In the past, I have spoken in passing about slience, creating a quiet space, finding peace within yourself. However, today I want to talk about holding your tongue. Or more clearly, knowing when to speak and when to listen. On one level, I admire those individuals who are the “strong, silent type.” I have friends who are almost Zen-like in their ability to hold their peace and not say anything, just be “in the cut.” You never know if they are paying attention or watching everything. You do not know what they are thinking or how they really feel about you. And this type of silence lends to them a certain air of mystery, confidence, allure and magnetism.
However, on the other end, I have friends who are the life of the party. They enter the room and the atmosphere changes. They hit a room like they are campaigning for office and by the end of the night they have networked, connected and built rapport with every person in the room. Their allure is being able to come out of their shell and share themselves.

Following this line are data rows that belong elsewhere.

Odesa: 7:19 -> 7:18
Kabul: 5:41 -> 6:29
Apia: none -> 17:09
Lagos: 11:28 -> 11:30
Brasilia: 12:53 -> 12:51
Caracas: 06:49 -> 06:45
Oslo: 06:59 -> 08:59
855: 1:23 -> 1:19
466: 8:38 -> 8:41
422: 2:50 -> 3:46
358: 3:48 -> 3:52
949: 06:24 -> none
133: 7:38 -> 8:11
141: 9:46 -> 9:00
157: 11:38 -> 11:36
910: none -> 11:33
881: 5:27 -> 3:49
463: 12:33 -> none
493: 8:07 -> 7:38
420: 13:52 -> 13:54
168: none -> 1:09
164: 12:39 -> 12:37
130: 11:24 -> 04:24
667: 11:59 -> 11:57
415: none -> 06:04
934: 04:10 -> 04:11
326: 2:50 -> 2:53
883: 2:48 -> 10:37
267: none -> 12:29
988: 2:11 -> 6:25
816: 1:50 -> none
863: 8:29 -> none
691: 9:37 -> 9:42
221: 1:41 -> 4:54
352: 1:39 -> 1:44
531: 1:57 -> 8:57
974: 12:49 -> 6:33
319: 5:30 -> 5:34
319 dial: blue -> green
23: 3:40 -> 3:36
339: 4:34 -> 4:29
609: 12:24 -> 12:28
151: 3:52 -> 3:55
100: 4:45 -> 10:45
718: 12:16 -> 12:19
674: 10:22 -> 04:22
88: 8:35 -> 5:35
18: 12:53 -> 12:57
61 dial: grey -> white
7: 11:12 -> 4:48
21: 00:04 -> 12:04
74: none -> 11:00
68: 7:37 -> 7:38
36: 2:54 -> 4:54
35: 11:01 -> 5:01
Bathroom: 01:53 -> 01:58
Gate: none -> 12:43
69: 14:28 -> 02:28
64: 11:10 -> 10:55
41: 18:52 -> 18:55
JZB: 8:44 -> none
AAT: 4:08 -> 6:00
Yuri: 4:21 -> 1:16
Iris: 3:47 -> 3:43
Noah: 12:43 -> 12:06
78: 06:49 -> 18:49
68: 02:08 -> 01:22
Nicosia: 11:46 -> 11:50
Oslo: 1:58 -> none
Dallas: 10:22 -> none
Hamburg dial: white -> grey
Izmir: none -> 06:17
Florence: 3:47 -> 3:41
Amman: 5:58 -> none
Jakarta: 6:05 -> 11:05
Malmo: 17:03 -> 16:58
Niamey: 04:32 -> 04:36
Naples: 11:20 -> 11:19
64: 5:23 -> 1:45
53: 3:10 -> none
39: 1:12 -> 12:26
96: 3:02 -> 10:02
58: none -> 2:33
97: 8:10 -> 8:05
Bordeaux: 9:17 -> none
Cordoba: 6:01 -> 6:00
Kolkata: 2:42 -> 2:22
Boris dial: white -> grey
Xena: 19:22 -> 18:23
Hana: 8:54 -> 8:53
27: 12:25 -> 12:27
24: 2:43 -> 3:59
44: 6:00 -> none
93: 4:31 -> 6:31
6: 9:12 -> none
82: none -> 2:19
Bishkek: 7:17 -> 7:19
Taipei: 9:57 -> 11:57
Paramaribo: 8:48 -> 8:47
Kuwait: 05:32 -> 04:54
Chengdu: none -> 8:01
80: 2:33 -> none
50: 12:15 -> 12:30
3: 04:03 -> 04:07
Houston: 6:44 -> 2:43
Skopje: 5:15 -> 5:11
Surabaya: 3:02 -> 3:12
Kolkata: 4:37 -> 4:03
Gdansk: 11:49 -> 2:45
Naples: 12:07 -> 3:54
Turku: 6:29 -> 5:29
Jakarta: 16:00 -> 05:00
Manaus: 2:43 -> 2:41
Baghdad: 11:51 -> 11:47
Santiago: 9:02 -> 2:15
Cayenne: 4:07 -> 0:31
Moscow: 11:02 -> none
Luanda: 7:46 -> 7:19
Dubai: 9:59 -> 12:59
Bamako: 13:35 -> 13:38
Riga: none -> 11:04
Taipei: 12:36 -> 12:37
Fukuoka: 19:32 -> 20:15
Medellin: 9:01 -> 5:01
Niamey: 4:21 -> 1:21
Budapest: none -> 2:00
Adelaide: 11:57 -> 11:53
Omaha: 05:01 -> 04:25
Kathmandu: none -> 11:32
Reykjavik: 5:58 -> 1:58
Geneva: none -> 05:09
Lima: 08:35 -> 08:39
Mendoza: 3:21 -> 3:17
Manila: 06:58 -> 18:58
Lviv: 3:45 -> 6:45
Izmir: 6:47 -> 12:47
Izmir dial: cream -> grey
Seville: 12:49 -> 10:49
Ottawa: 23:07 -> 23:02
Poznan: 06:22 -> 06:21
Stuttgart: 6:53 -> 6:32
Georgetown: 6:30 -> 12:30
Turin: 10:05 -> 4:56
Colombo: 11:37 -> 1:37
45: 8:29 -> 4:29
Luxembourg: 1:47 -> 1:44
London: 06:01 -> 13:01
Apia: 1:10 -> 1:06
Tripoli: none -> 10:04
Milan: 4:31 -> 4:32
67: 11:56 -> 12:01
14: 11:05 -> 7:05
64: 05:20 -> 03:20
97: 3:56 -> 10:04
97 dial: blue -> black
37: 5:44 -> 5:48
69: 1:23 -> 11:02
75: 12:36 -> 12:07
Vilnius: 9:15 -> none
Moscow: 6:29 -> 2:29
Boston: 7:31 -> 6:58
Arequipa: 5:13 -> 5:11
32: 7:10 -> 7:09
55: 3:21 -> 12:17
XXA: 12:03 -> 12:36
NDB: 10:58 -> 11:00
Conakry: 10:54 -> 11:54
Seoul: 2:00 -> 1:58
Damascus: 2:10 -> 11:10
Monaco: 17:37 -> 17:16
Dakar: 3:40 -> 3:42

But extremely rare is the individual who knew when to speak and when to listen. This is the person I admires the most. Their silence is an active silence. And when they speak, you know they are going to be clear in their communication. I like to call this the “Golden Mean” (if I may borrow from Confucious), where you neither talk too much or too little. Recently, I have been trying to achieve this Golden Mean by speaking less or choosing the venues I choose to speak very carefully. I like to call this my “Vow of Silence.”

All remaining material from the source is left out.